Background: Metatranscriptomics is rapidly expanding our knowledge of gene expression patterns and pathway dynamics in natural microbial communities. However, to cope with the challenges of environmental sampling, various rRNA removal and cDNA synthesis methods have been applied in published microbial metatranscriptomic studies, making comparisons arduous. Whereas efficiency and biases introduced by rRNA removal methods have been relatively well explored, the impact of cDNA synthesis and library preparation on transcript abundance remains poorly characterized. The evaluation of potential biases introduced at this step is challenging for metatranscriptomic samples, where data analyses are complex, for example because of the lack of reference genomes.

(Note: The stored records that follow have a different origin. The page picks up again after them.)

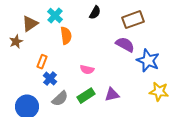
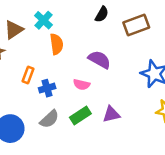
black semicircle: (95, 13) -> (102, 14), moved
purple semicircle: (125, 45) -> (99, 60), moved
blue cross: (50, 79) -> (47, 88), moved, turned 32

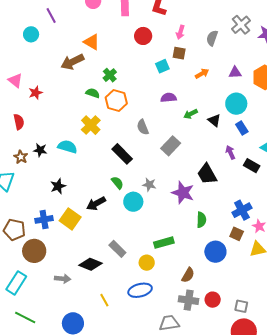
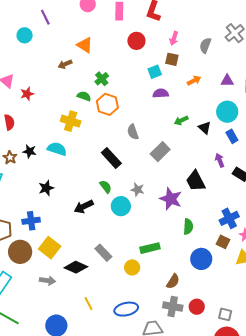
brown arrow: (72, 62) -> (65, 64), size x0.6
purple semicircle: (169, 98) -> (161, 93), moved
yellow cross: (91, 125) -> (71, 121), moved, turned -30
yellow square: (70, 219) -> (50, 248), moved
blue ellipse: (140, 290) -> (126, 309), moved

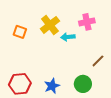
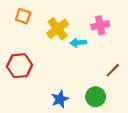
orange square: (20, 32) -> (23, 16), moved
red hexagon: (20, 84) -> (20, 66), moved

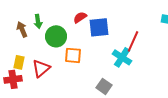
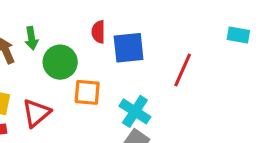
red semicircle: (80, 17) -> (98, 32), turned -56
cyan cross: (122, 57) -> (135, 111), moved

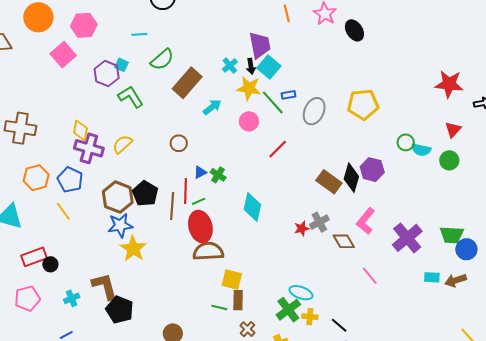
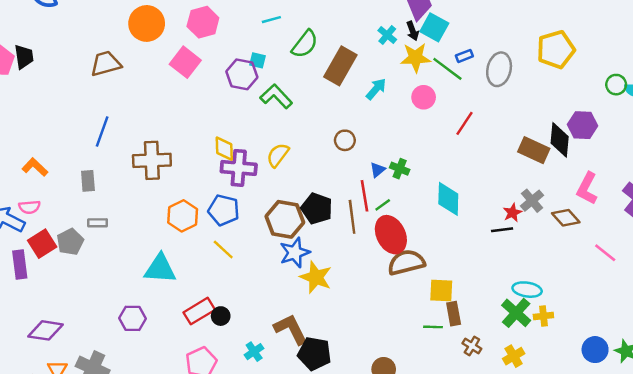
black line: (339, 325) -> (502, 230), moved, turned -36

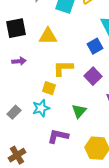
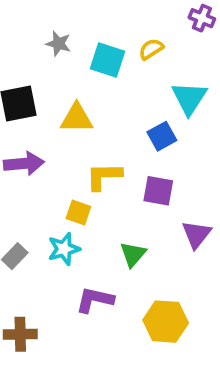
purple arrow: (19, 61) -> (24, 163), size x1.5
purple square: (93, 76) -> (158, 191), turned -36
brown cross: (17, 155) -> (20, 334), turned 30

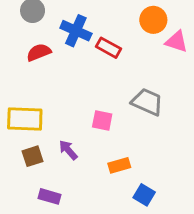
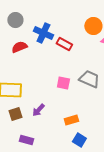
pink square: (102, 121) -> (63, 83), moved
purple arrow: (68, 150) -> (38, 110), turned -96
blue square: (144, 195) -> (79, 140), moved

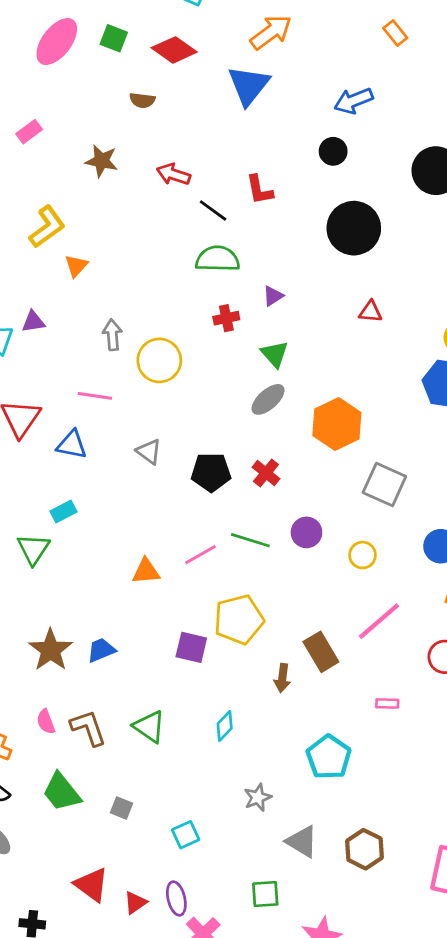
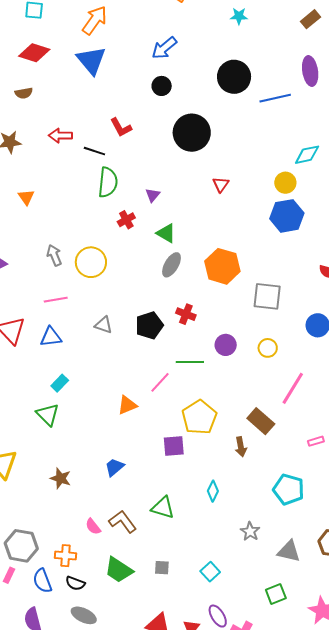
green semicircle: (218, 259) -> (108, 182), turned 112
orange triangle: (76, 266) -> (26, 197), moved
red triangle: (371, 312) -> (221, 184), turned -42
brown star: (51, 650) -> (61, 478), moved, size x0.7

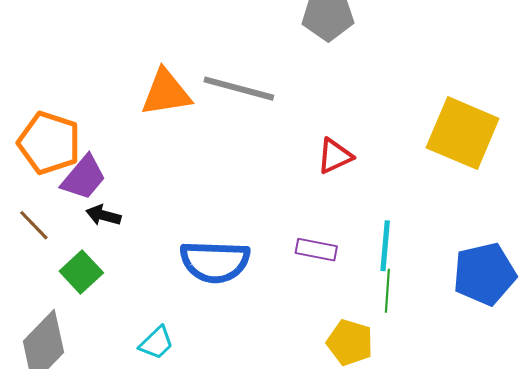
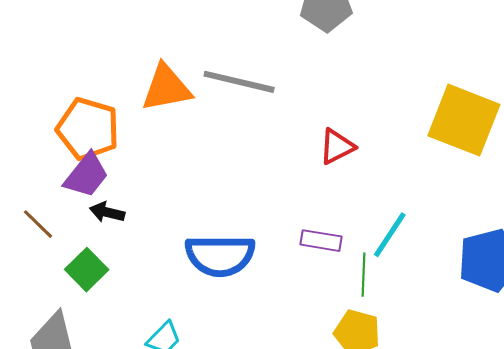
orange pentagon: (49, 143) -> (88, 129), moved
cyan line: (385, 246) -> (390, 235), turned 30
green line: (387, 291) -> (363, 275), moved

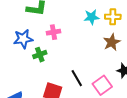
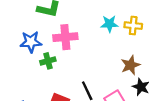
pink cross: (53, 32) -> (65, 37), size x1.5
brown star: (112, 42) -> (130, 65), moved

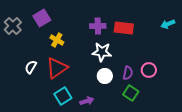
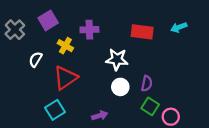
cyan arrow: (168, 24) -> (179, 27), moved
purple cross: (98, 26) -> (89, 30), moved
white semicircle: (31, 67) -> (36, 59), moved
pink circle: (149, 70) -> (171, 117), moved
cyan square: (63, 96) -> (55, 110), moved

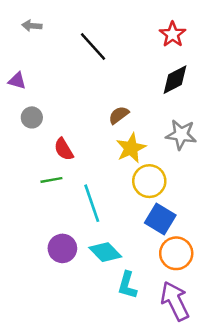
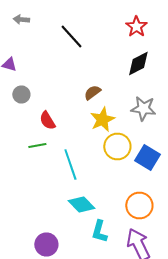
blue square: (160, 219) -> (147, 158), moved
purple circle: (62, 248) -> (46, 244), moved

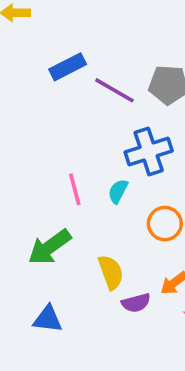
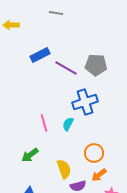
orange circle: (165, 224) -> (94, 153), moved
green arrow: (50, 247) -> (30, 155), size x0.7

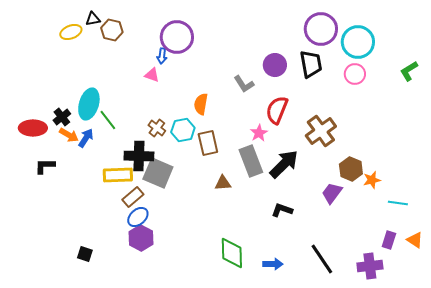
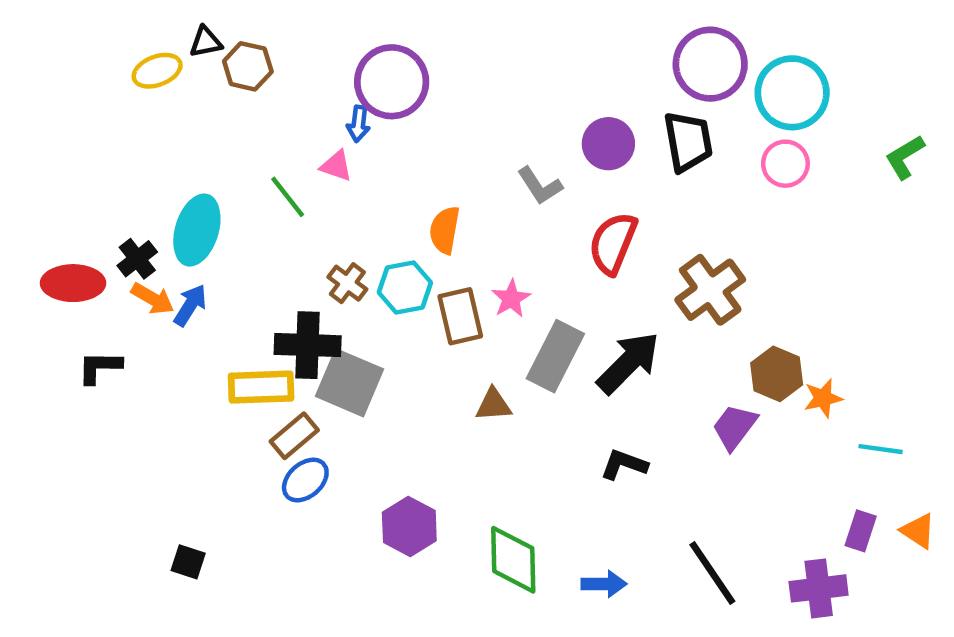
green line: (108, 120) -> (288, 197), moved
pink star: (259, 133) -> (511, 299), moved
gray rectangle: (251, 161) -> (555, 356), turned 48
purple hexagon: (141, 238) -> (409, 526), moved

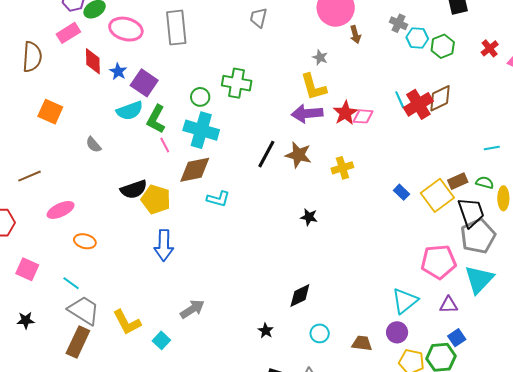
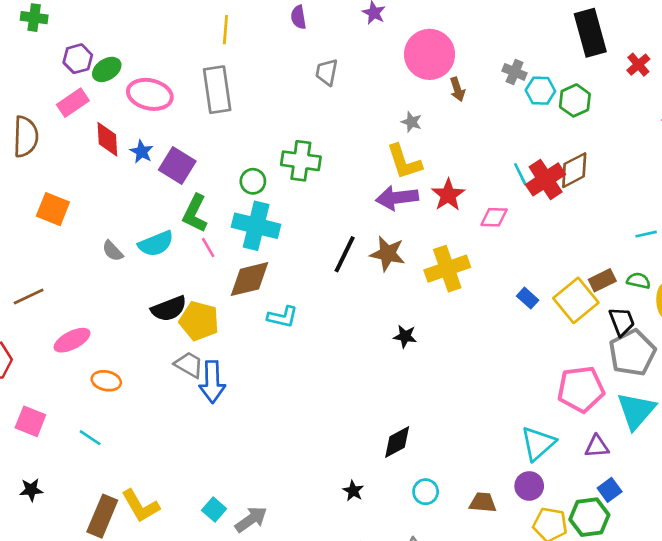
red cross: (490, 48) -> (638, 65), moved
cyan semicircle: (130, 111) -> (156, 244), moved
pink diamond: (363, 116) -> (494, 217), moved
yellow cross: (342, 168) -> (447, 269), size x1.5
black trapezoid: (471, 212) -> (622, 321), size x0.7
gray arrow: (192, 309) -> (251, 519), moved
gray trapezoid: (84, 310) -> (189, 365), moved, size x0.7
yellow L-shape: (127, 322) -> (140, 506), moved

Results: Herein, we tested four cDNA synthesis and Illumina library preparation protocols on a simplified mixture of total RNA extracted from four bacterial species. In parallel, RNA from each microbe was tested individually. cDNA synthesis was performed on rRNA depleted samples using the TruSeq Stranded Total RNA Library Preparation, the SMARTer Stranded RNA-Seq, or the Ovation RNA-Seq V2 System. A fourth experiment was made directly from total RNA using the Encore Complete Prokaryotic RNA-Seq. The obtained sequencing data were analyzed for: library complexity and reproducibility; rRNA removal efficiency and bias; the number of genes detected; coverage uniformity; and the impact of protocols on expression biases. Significant variations, especially in organism representation and gene expression patterns, were observed among the four methods. TruSeq generally performed best, but is limited by its requirement of hundreds of nanograms of total RNA. The SMARTer method appears the best solution for smaller amounts of input RNA. For very low amounts of RNA, the Ovation System provides the only option; however, the observed biases emphasized its limitations for quantitative analyses.

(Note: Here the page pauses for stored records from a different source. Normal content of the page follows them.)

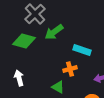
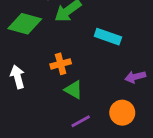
orange cross: (70, 69) -> (61, 64), moved

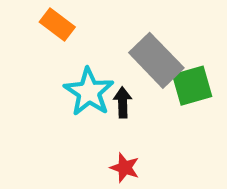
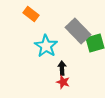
black arrow: (123, 102) -> (62, 68), moved

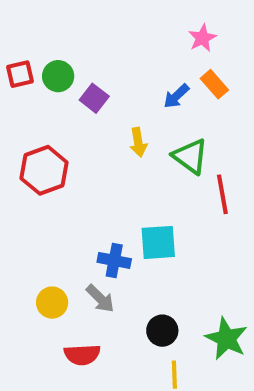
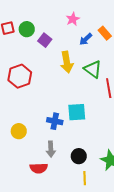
pink star: (202, 38) -> (73, 19), moved
yellow arrow: (138, 142) -> (67, 62), size x1.5
gray arrow: (100, 299) -> (51, 149), moved, turned 42
yellow circle: (52, 303) -> (19, 131), moved

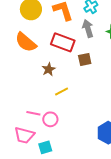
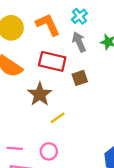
brown star: (49, 69) -> (40, 94), size x1.5
pink line: (33, 113) -> (15, 148), moved

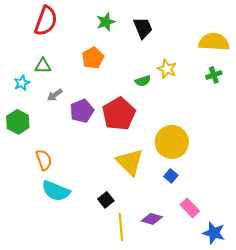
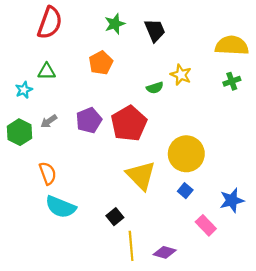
gray arrow: (55, 95) -> (49, 121), moved
purple diamond: (152, 219) -> (165, 252), moved
blue star: (214, 233) -> (232, 200), moved, turned -30

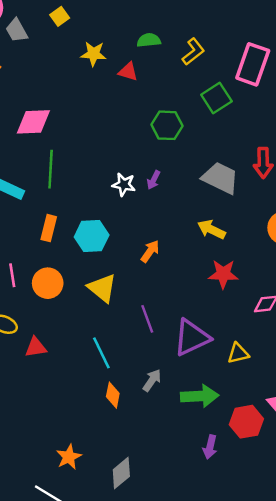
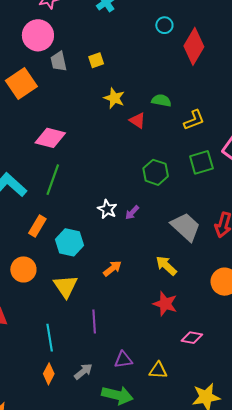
purple triangle: (192, 338) -> (123, 360), moved, size x0.6

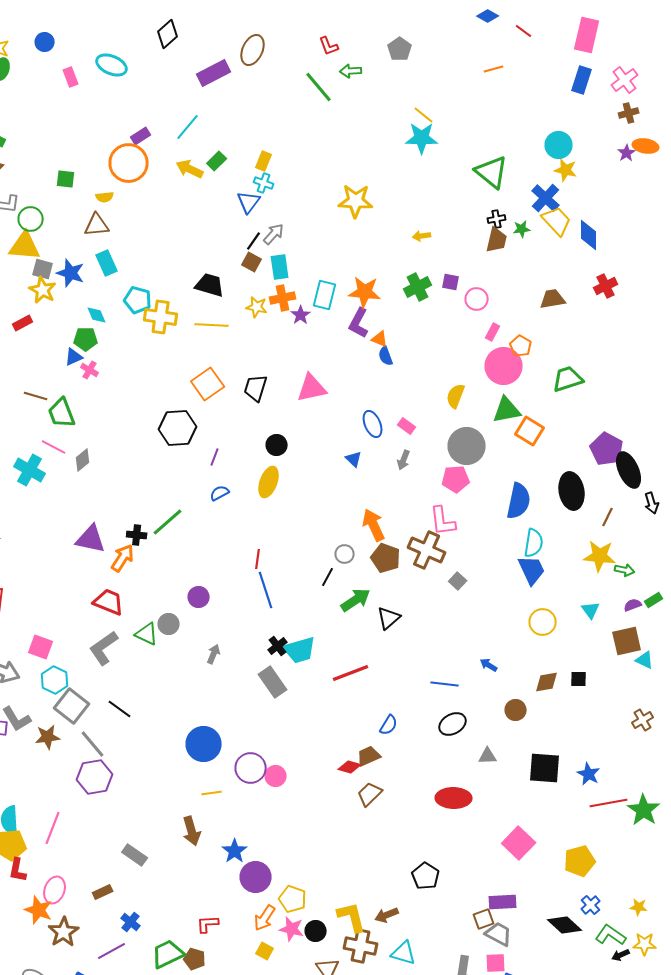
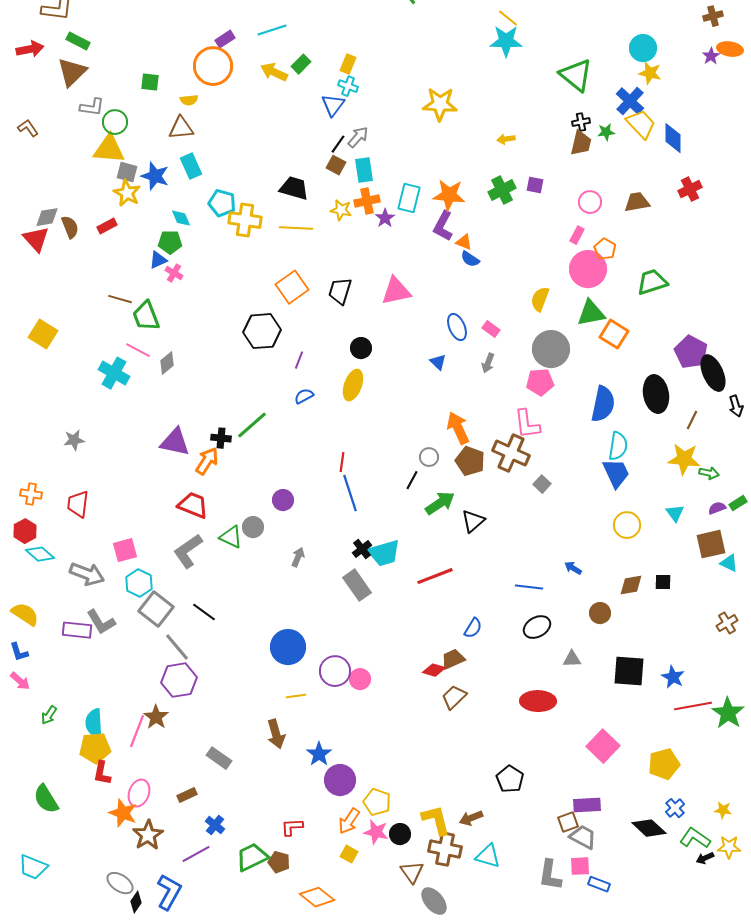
cyan line: (188, 127) -> (272, 30), turned 32
pink circle: (477, 299) -> (590, 202), moved
blue semicircle: (386, 356) -> (470, 259), turned -36
pink square: (41, 647) -> (125, 550), turned -35
brown star: (48, 737) -> (156, 717), moved, turned -30

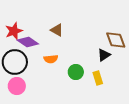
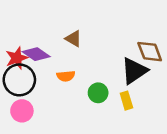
red star: (14, 31) -> (17, 58), moved
black triangle: (104, 55) -> (134, 71), size x1.6

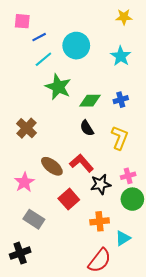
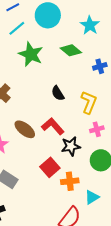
blue cross: (121, 100) -> (100, 66), moved
green diamond: (90, 101) -> (71, 50), moved, turned 40
pink cross: (128, 176) -> (97, 129), moved
red square: (69, 199) -> (50, 167), moved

Conclusions: cDNA and library preparation methods may affect the outcome and interpretation of metatranscriptomic data. The most appropriate method should be chosen based on the available quantity of input RNA and the quantitative or non-quantitative objectives of the study. When low amounts of RNA are available, as in most metatranscriptomic studies, the SMARTer method seems to be the best compromise to obtain reliable results. This study emphasized the difficulty in comparing metatranscriptomic studies performed using different methods.